O governo federal está prestes a lançar o edital do projeto Poço Transparente, que incentivará a exploração de reservatórios não convencionais de gás e petróleo no Brasil por meio de técnicas como o fraturamento hidráulico, popularmente conhecido como fracking. A prática, que transformou os Estados Unidos no maior produtor mundial de hidrocarbonetos e foi banida em países como Alemanha, França e Reino Unido, é relacionada pela ciência a impactos ambientais e riscos à saúde humana.

Embora os esforços para colocar o projeto de pé não tenham se iniciado no governo de Jair Bolsonaro – a intenção de destravar a produção de recursos não convencionais já era discutida no âmbito da primeira versão do REATE (Programa de Revitalização da Atividade de Exploração e Produção de Petróleo e Gás Natural em Áreas Terrestres), cujo relatório final foi publicado em outubro de 2017 –, o plano de governo do então candidato à presidência em 2018 já pregava o “incentivo à exploração não convencional” de petróleo e gás e defendia que pudesse ser “praticada por pequenos produtores”, contra “o monopólio da Petrobras sobre toda a cadeia de produção do combustível”.

Assim que o edital for publicado – o que deve ocorrer em “meados de junho”, segundo informou o Ministério de Minas e Energia (MME) à Agência Pública via Lei de Acesso à Informação (LAI) –, empresas que quiserem fazer fracking em poços não convencionais em blocos ou campos sob sua concessão poderão inscrever propostas, que deverão ser selecionadas pelo ministério.
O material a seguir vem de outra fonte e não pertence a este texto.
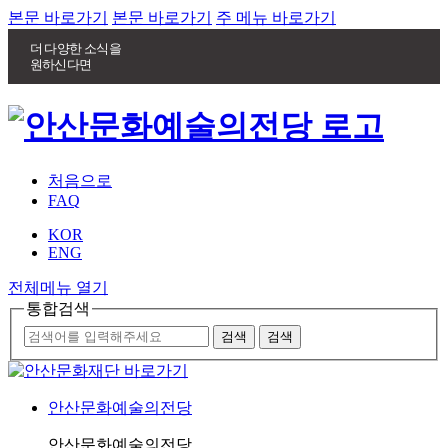
본문 바로가기
본문 바로가기
주 메뉴 바로가기
더 다양한 소식을
원하신다면
처음으로
FAQ
KOR
ENG
전체메뉴 열기
통합검색
안산문화예술의전당
안산문화예술의전당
Uma minuta do edital, submetida à consulta pública de 30 de março e 29 de abril, informa que poderão ser qualificados “um ou mais projetos”.

Um dos principais interessados no programa é o setor de exploração de gás – um recurso de origem fóssil –, que vê no Poço Transparente a oportunidade de alavancar sua produção. A Eneva, maior operadora privada de gás natural do Brasil, já manifestou pretensão de submeter proposta para realizar o fracking no interior do Maranhão, onde possui um complexo formado por quatro usinas termelétricas e campos de produção de gás.
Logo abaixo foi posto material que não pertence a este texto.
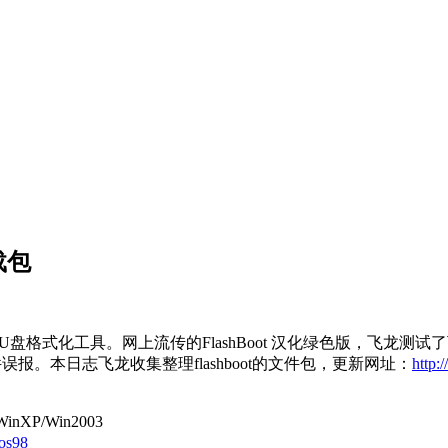
载包
盘格式化工具。网上流传的FlashBoot 汉化绿色版，飞龙测试了下
件误报。本日志飞龙收集整理flashboot的文件包，更新网址：
http:/
nXP/Win2003
dos98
Perto de entrar na fase prática, o Poço Transparente existe formalmente desde maio de 2020, quando foi lançado no âmbito do Programa de Parcerias de Investimentos (PPI), do Ministério da Economia, “​​para fins de apoio ao licenciamento ambiental e de outras medidas necessárias à viabilização do projeto”. Como todas as iniciativas qualificadas pelo PPI, o programa é enquadrado como prioridade, permitindo que o governo possa agilizar sua viabilização.

Fracking pode causar impactos ambientais e riscos à saúde humana; técnica já foi banida de países como Alemanha, França e Reino Unido

Alternativa para “quebrar o gelo” com a sociedade

Entre as empresas, há a expectativa de que o Poço Transparente facilite a obtenção de licença ambiental para os empreendimentos não convencionais. Hoje, o fracking não é permitido no Brasil, pois não existe regulamentação específica para o processo de licenciamento ambiental necessário à sua realização, conforme determina resolução da Agência Nacional do Petróleo, Gás Natural e Biocombustíveis (ANP).
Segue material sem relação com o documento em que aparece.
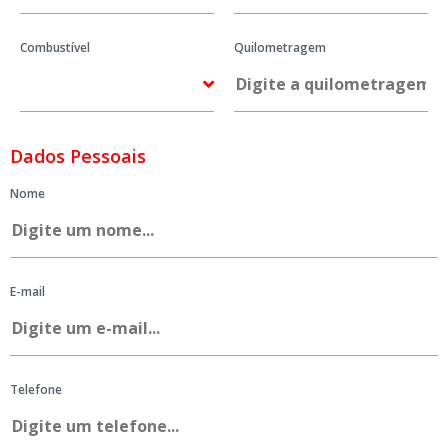
Combustível
Quilometragem
Dados Pessoais
Nome
E-mail
Telefone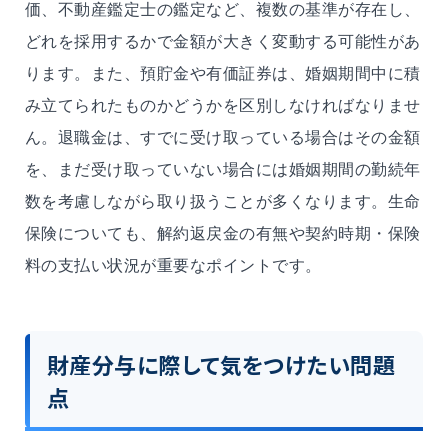
価、不動産鑑定士の鑑定など、複数の基準が存在し、
どれを採用するかで金額が大きく変動する可能性があ
ります。また、預貯金や有価証券は、婚姻期間中に積
み立てられたものかどうかを区別しなければなりませ
ん。退職金は、すでに受け取っている場合はその金額
を、まだ受け取っていない場合には婚姻期間の勤続年
数を考慮しながら取り扱うことが多くなります。生命
保険についても、解約返戻金の有無や契約時期・保険
料の支払い状況が重要なポイントです。
財産分与に際して気をつけたい問題
点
Além disso, decisões judiciais invalidaram os contratos de concessões de blocos com potencial para exploração de gás por fracking leiloados pela ANP em 2013, na sua 12ª rodada, a primeira a oferecer áreas onshore – ou seja, em terra – com essas características. O Ministério Público Federal (MPF) teve papel decisivo nesse aspecto ao ajuizar ações civis públicas pedindo a suspensão dos contratos por falta de estudos ambientais prévios dos locais onde a exploração seria realizada, fundamentais, segundo pesquisadores, para garantir a segurança das operações. Também foram aprovadas leis proibindo a atividade em dois estados, Paraná (especificamente para exploração gás) e Santa Catarina (para gás e óleo), após mobilização da sociedade civil facilitada por movimentos ambientalistas como a Coalizão não ao Fracking Brasil (Coesus).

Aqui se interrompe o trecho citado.